Há quatro anos, o nome do segurança José Ribeiro (nome fictício), de 39 anos, foi parar no cadastro de inadimplentes por um erro bancário. Após ligar mais de 50 vezes para a central de atendimento ao cliente da financeira e não conseguir solucionar o problema, ele resolveu buscar a Justiça. Somente no mês passado saiu o acordo com o banco, e ele recebeu indenização de R$ 8 mil pela falha.
Ribeiro ilustra um problema comum aos consumidores brasileiros: não conseguir resolver problemas nos Serviços de Atendimento ao Consumidor (SAC) das empresas, apesar da legislação (o decreto federal 6.523 de 2008, conhecido como a Lei do SAC) determinar que a solução ocorra em cinco dias úteis após o registro da queixa.

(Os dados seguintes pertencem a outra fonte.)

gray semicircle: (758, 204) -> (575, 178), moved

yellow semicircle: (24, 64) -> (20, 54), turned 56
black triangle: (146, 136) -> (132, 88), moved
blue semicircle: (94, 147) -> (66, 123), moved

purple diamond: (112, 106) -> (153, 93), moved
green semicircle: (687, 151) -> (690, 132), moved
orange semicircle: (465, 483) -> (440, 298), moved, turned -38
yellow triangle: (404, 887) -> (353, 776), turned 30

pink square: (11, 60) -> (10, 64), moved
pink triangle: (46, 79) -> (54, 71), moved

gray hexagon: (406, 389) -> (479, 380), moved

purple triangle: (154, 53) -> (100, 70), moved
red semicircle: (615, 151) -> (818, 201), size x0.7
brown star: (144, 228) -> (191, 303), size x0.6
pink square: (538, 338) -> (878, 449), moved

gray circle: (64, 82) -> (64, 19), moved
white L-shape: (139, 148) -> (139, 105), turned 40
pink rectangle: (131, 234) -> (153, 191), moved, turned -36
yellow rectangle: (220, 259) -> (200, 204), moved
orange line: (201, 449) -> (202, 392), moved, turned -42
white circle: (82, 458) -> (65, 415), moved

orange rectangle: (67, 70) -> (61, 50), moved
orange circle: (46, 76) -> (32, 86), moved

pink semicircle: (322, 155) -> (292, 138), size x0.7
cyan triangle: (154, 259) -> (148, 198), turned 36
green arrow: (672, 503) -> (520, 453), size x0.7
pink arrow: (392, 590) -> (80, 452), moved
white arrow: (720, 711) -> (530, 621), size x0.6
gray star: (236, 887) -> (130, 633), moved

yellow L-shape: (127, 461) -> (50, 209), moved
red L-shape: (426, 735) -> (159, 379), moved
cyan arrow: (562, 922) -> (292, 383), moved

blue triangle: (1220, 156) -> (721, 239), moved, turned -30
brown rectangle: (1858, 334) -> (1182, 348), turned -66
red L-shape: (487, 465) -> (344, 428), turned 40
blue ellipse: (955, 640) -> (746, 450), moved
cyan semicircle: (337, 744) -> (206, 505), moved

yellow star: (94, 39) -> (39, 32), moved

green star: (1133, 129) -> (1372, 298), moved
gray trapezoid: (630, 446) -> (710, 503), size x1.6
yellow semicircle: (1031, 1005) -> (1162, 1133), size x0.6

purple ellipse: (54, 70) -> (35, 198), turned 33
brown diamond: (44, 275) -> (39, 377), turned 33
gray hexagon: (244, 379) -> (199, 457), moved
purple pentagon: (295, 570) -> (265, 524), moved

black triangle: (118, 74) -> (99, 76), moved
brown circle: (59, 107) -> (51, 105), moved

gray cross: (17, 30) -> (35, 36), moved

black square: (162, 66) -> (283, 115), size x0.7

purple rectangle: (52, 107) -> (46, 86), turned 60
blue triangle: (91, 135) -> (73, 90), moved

Diante da ineficiência das centrais de atendimento, as reclamações dos consumidores aos Procons crescem a cada ano. Só no estado de São Paulo, o número de atendimentos feitos pela Fundação Procon-SP quase triplicou de 2000 a 2011: de 285 mil para 727 mil no ano passado. O estado concentra a maior parte das operações de call center no país – 60% das operadoras estão no Sudeste e, na região, 60% estão em São Paulo.
Desses atendimentos do Procon, o número de queixas que geraram processo administrativo após não ter ocorrido acordo inicial com a empresa (reclamações fundamentadas) também saltou: de 9,3 mil em 2000 para 33,4 mil em 2011 – em todo o país, no ano passado, foram 153 mil reclamações fundamentadas nos Procons, contra mais de 19 mil fornecedores.
Além do aumento do mercado de consumo no país, o que gera acréscimo proporcional de reclamações, o diretor de fiscalização do Procon-SP, Marcio Marcucci, avalia que o consumidor também está mais consciente. “Ele está reclamando mais. O consumidor é o trabalhador. Ele sabe que trabalha o mês inteiro (…) e, se compra um produto que não funciona, quer o dinheiro de volta. Se é cobrado por uma conta indevida, reclama para ter a restituição”, diz.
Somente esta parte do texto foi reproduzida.